Facebook encourages users to vote for the social networking sites issues regarding voting rights and privacy. (Image: las10f (CC) via Flickr)
Secondly, the network is also proposing changes on policies regarding the sharing of data; changes that would allow a larger portion of data to be shared. This would eventually result in the selling of more information to advertisers, more accurate personalization for users, and better linking of profiles with affiliates such as Instagram.
Opposition from Privacy Groups
These proposed changes did not fare well with some privacy groups, however. In particular, the Center for Digital Democracy (CDD) and the Electronic Privacy Information Center (EPIC) sent a joint letter to Facebook, urging them to consider these changes again. Likewise, the Data Protection Commissioner fromIreland– where the European headquarters of Facebook is based – is also asking for some clarifications about the proposal.

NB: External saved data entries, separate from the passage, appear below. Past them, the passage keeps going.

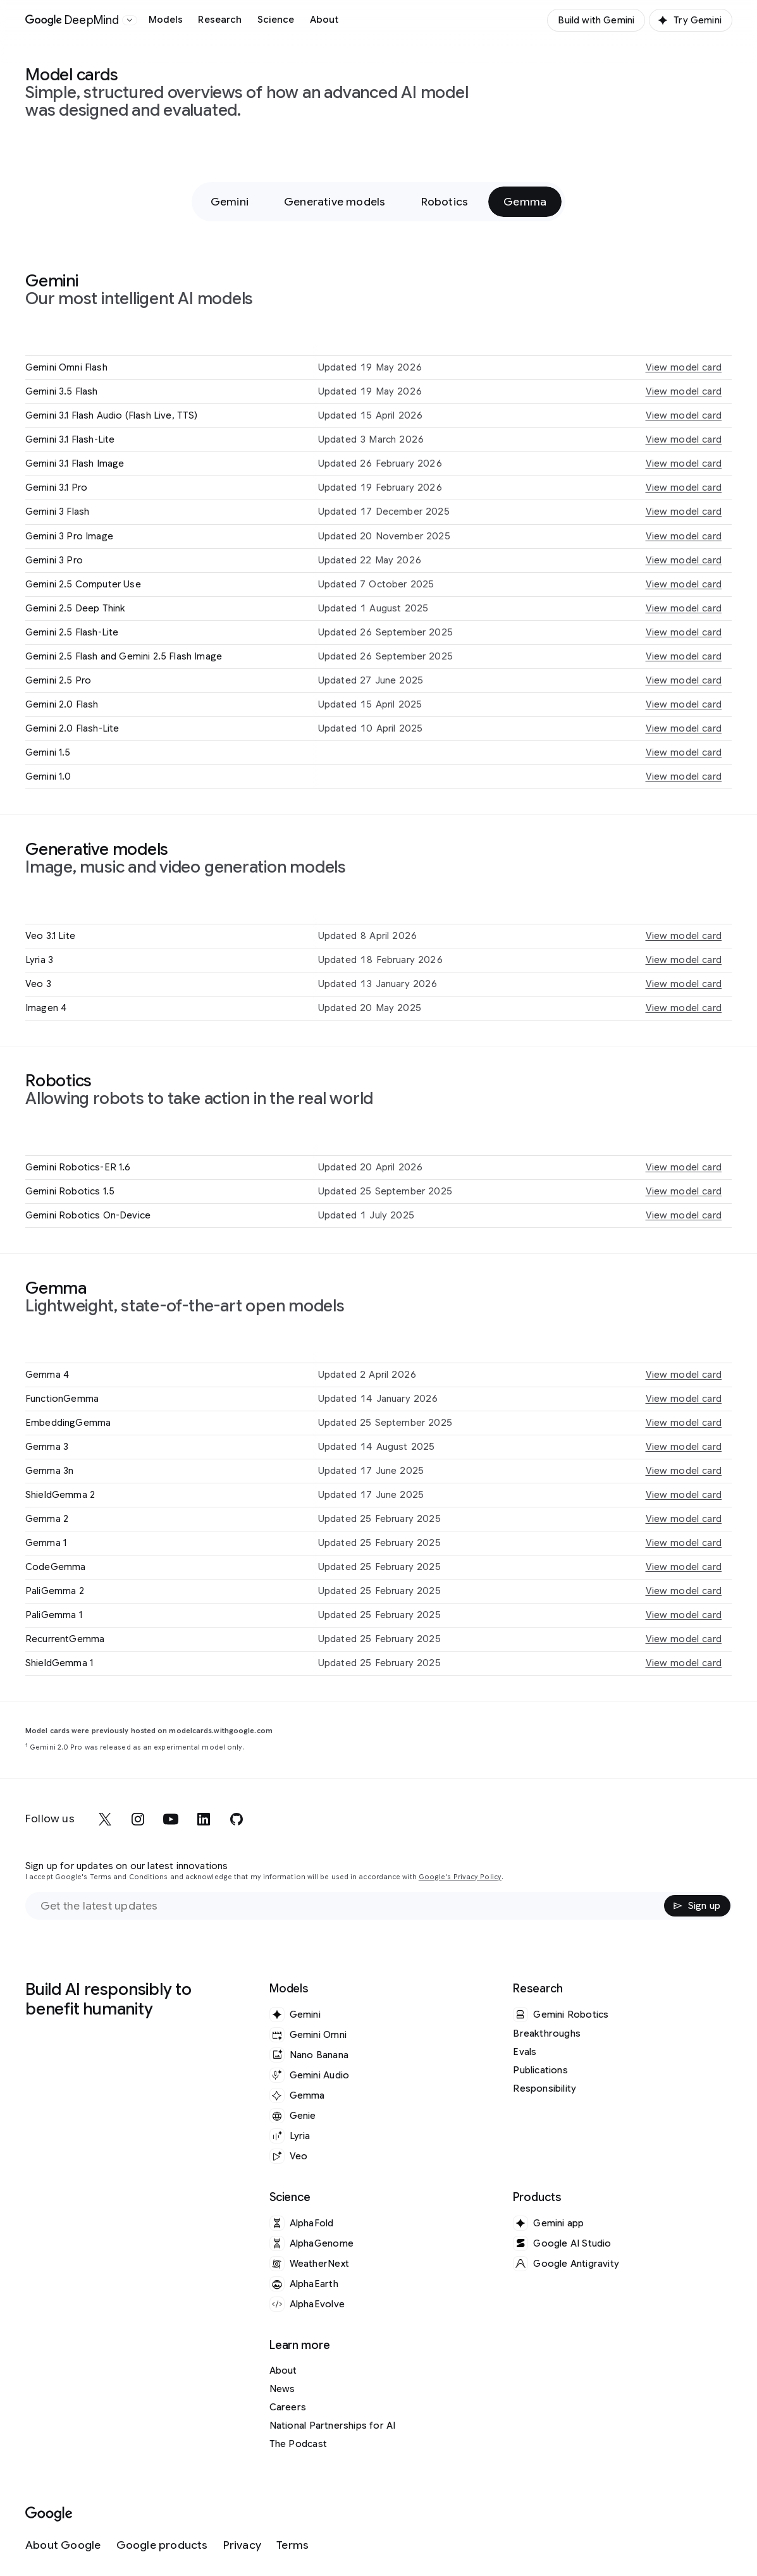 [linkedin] (203, 1819)
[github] (236, 1819)
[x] (105, 1819)
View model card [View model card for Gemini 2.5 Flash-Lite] (684, 632)
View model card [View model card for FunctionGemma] (684, 1398)
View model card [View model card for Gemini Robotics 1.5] (684, 1191)
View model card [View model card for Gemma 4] (684, 1374)
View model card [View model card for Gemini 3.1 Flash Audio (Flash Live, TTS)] (684, 415)
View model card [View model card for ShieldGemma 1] (684, 1663)
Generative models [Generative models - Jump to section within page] (335, 202)
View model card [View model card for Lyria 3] (684, 960)
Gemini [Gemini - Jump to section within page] (230, 202)
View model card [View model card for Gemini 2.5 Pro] (684, 680)
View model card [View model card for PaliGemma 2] (684, 1591)
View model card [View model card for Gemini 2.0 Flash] (684, 704)
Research (220, 19)
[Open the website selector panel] (129, 20)
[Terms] (292, 2545)
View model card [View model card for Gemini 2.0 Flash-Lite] (684, 728)
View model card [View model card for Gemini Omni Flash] (684, 367)
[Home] (72, 20)
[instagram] (138, 1819)
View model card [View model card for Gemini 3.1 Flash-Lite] (684, 439)
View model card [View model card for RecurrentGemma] (684, 1639)
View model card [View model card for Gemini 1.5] (684, 752)
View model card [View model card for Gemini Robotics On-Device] (684, 1215)
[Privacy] (242, 2545)
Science (276, 19)
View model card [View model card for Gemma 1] (684, 1543)
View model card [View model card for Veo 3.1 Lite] (684, 935)
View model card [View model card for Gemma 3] (684, 1446)
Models (166, 19)
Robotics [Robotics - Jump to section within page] (445, 202)
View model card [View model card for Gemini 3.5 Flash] (684, 391)
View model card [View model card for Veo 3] (684, 984)
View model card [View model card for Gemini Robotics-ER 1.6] (684, 1167)
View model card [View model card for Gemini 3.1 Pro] (684, 487)
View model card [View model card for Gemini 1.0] (684, 776)
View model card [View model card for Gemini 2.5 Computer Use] (684, 584)
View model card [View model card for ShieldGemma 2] (684, 1494)
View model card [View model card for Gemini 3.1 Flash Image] (684, 463)
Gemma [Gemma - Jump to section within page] (524, 202)
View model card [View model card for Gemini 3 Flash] (684, 511)
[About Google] (63, 2545)
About (324, 19)
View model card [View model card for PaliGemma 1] (684, 1615)
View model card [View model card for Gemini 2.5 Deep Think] (684, 608)
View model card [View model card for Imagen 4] (684, 1008)
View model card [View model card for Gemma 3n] (684, 1470)
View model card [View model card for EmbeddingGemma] (684, 1422)
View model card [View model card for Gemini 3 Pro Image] (684, 536)
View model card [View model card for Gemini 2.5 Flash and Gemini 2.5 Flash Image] (684, 656)
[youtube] (171, 1819)
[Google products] (162, 2545)
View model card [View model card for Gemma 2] (684, 1518)
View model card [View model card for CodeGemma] (684, 1567)
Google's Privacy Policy (460, 1877)
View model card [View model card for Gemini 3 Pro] (684, 560) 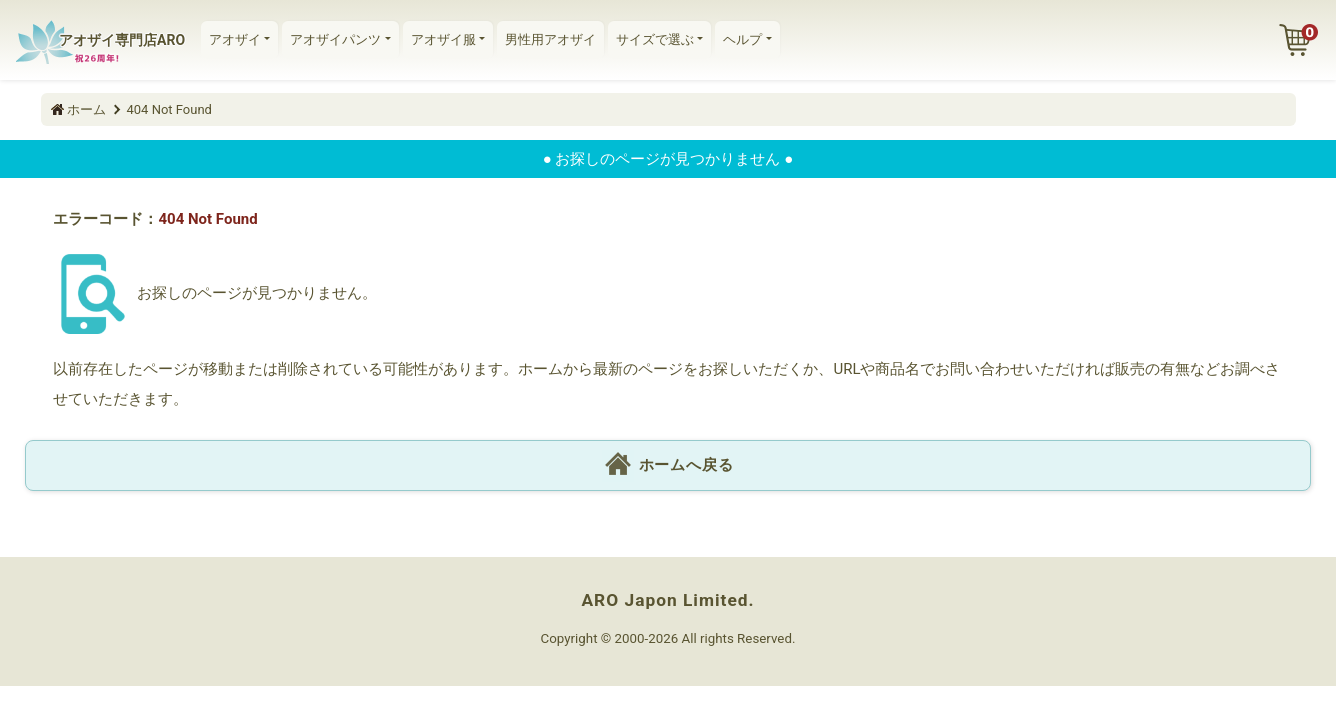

In response, Facebook’s VP of communications, Elliot Schrage, posted on a blog that they are making some further clarifications, due to the feedback on their proposals. It was also reported that even with the updated proposals; the shutting down of Facebook’s voting system would still push through. Meanwhile, with regard to the sharing of date with affiliates, it was stated that the proposed changes are based on industry standards and in compliance with existing laws.
The Voting Process
Over the week until December 10, more than 30% of Facebook’s users should cast their votes on the matter. If less than that comes up, the votes will be considered as “advisory.” In addition, a webcast will be held on Tuesday, at 9:30am Pacific Time, to explain about the changes.